O frade ignorou-os. Desceu correndo o barranco, indo para o
campo escuro que ficava além do amontoado de choupanas construídas do lado de
fora do muro de terra, enquanto uma flecha passava sibilando por ele,
errando-o, com a graça de Deus, pela distância de um dedo. Retorceu-se de lado, entrando numa passagem entre dois
casebres. Ali havia um monte de esterco. Passou correndo pela bosta e viu que a
passagem terminava numa parede. Virou-se de volta, vendo os três homens
barrando o seu caminho. Estavam rindo. O que tem?, perguntou um deles. Je suis
gascon, disse
o frei Ferdinand. Sabia que os invasores da cidade eram gascões e ingleses, e
ele não falava inglês. Je suis gascon!, repetiu, indo na direcção deles. É
um dominicano, disse um dos homens. Mas porque o desgraçado fugiu?, perguntou
outro inglês. Tem alguma coisa escondida, é? Dê aqui, disse o terceiro,
estendendo a mão. Era o único que tinha o arco encordoado; os outros dois
estavam com os arcos pendurados às costas e seguravam espadas. Anda, seu desgraçado,
me dê logo. O homem estendeu a mão para la Malice.

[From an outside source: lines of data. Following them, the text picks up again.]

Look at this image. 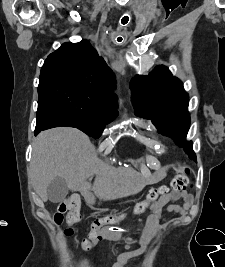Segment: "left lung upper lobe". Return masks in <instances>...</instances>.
<instances>
[{
    "mask_svg": "<svg viewBox=\"0 0 225 267\" xmlns=\"http://www.w3.org/2000/svg\"><path fill=\"white\" fill-rule=\"evenodd\" d=\"M136 115L151 119L159 132L171 137L196 161L192 142H186L190 127L189 97L182 82L166 66H157L149 75H136L130 82Z\"/></svg>",
    "mask_w": 225,
    "mask_h": 267,
    "instance_id": "5c2ea615",
    "label": "left lung upper lobe"
}]
</instances>
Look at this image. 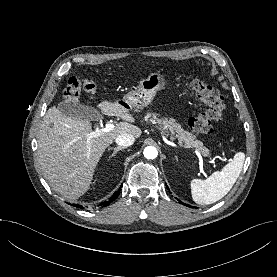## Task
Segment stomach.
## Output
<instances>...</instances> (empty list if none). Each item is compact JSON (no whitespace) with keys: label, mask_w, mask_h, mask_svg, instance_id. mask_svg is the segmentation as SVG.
<instances>
[{"label":"stomach","mask_w":277,"mask_h":277,"mask_svg":"<svg viewBox=\"0 0 277 277\" xmlns=\"http://www.w3.org/2000/svg\"><path fill=\"white\" fill-rule=\"evenodd\" d=\"M165 76L159 72L151 73L146 79L140 81L138 90L127 93L122 99H116L120 105L127 109H142L148 106L156 93L165 88Z\"/></svg>","instance_id":"1"}]
</instances>
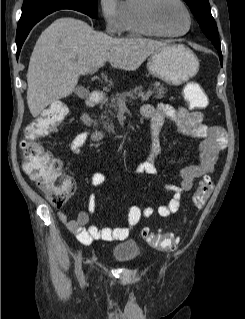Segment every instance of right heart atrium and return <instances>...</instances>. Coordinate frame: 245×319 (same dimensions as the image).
<instances>
[{"mask_svg":"<svg viewBox=\"0 0 245 319\" xmlns=\"http://www.w3.org/2000/svg\"><path fill=\"white\" fill-rule=\"evenodd\" d=\"M99 9L108 34L118 35L123 31L122 2L120 0H99Z\"/></svg>","mask_w":245,"mask_h":319,"instance_id":"1","label":"right heart atrium"}]
</instances>
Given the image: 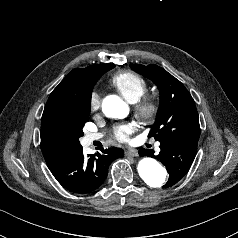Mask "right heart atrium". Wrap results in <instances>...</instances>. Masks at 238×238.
<instances>
[{
	"label": "right heart atrium",
	"instance_id": "d8ad5b80",
	"mask_svg": "<svg viewBox=\"0 0 238 238\" xmlns=\"http://www.w3.org/2000/svg\"><path fill=\"white\" fill-rule=\"evenodd\" d=\"M89 106L91 111H95L99 108L100 106V97L98 93L92 92L90 97H89Z\"/></svg>",
	"mask_w": 238,
	"mask_h": 238
}]
</instances>
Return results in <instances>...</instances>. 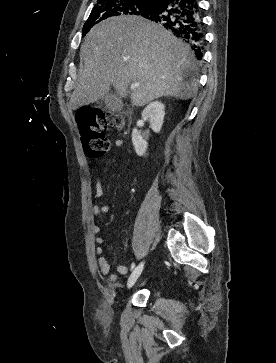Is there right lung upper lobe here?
Segmentation results:
<instances>
[{"label": "right lung upper lobe", "mask_w": 276, "mask_h": 363, "mask_svg": "<svg viewBox=\"0 0 276 363\" xmlns=\"http://www.w3.org/2000/svg\"><path fill=\"white\" fill-rule=\"evenodd\" d=\"M149 1H152L153 3H157L159 0H149Z\"/></svg>", "instance_id": "cb5924a9"}]
</instances>
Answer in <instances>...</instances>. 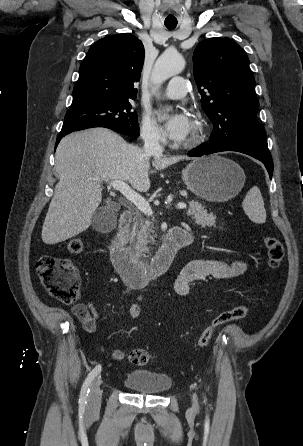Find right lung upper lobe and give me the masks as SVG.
I'll return each instance as SVG.
<instances>
[{"mask_svg":"<svg viewBox=\"0 0 303 446\" xmlns=\"http://www.w3.org/2000/svg\"><path fill=\"white\" fill-rule=\"evenodd\" d=\"M144 54L142 42L130 33L95 42L80 66L70 109L135 99Z\"/></svg>","mask_w":303,"mask_h":446,"instance_id":"1","label":"right lung upper lobe"}]
</instances>
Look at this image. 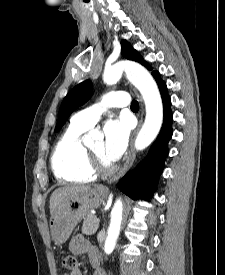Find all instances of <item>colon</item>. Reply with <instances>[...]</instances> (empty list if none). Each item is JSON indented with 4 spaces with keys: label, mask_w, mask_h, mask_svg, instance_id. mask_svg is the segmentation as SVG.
<instances>
[{
    "label": "colon",
    "mask_w": 225,
    "mask_h": 275,
    "mask_svg": "<svg viewBox=\"0 0 225 275\" xmlns=\"http://www.w3.org/2000/svg\"><path fill=\"white\" fill-rule=\"evenodd\" d=\"M62 265H63L64 269H66L70 272L76 271L78 268L77 260L72 255H65L62 260Z\"/></svg>",
    "instance_id": "colon-1"
}]
</instances>
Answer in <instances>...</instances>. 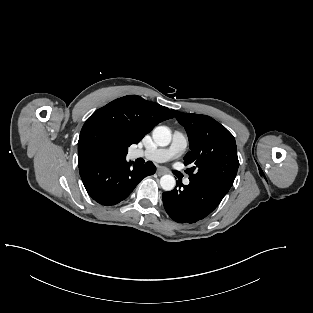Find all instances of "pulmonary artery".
Masks as SVG:
<instances>
[{
	"label": "pulmonary artery",
	"instance_id": "1",
	"mask_svg": "<svg viewBox=\"0 0 313 313\" xmlns=\"http://www.w3.org/2000/svg\"><path fill=\"white\" fill-rule=\"evenodd\" d=\"M188 146V139L186 135L180 131L173 133L171 144L166 148H156L147 150L133 151L134 157H144L155 162H165L181 155ZM190 183L189 178L184 180V184Z\"/></svg>",
	"mask_w": 313,
	"mask_h": 313
}]
</instances>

Os três tinham metade da idade do frei e, como eram
arqueiros, provavelmente possuíam o dobro da sua força, mas frei Ferdinand
havia sido um grande guerreiro, e as habilidades da espada jamais o haviam abandonado.
E estava com raiva. Com raiva por causa do sofrimento que tinha visto e das
crueldades que tinha ouvido, e essa raiva deixou-o selvagem. Em nome de Deus, disse,
e levantou la Malice como
um chicote. A espada continuava enrolada na seda, mas a sua lâmina cortou fundo
o pulso estendido do arqueiro, partindo os tendões e quebrando ossos. Frei
Ferdinand segurava-a pela espiga, que oferecia um suporte precário, mas a
espada parecia viva. O homem ferido encolheu-se, sangrando, enquanto os seus companheiros
rugiam de fúria e golpeavam com as espadas. O frei aparou as duas com um único
movimento e estocou, e la Malice, mesmo após mais de 150 anos na
tumba, provou-se afiada como uma lâmina recém-polida. O seu gume frontal
atravessou a túnica acolchoada do homem mais próximo, abriu as suas costelas e
perfurou um pulmão, e, antes que o sujeito ao menos soubesse que tinha sido
ferido, frei Ferdinand girou a lâmina de lado para acertar os olhos do terceiro
homem. O sangue brilhou no beco, e agora os três recuavam, mas o frade não lhes
deu chance de escaparem». In Bernard Cornwell, 1356, 2012,
Editora Record, 2013, ISBN 978-850-140-371-1.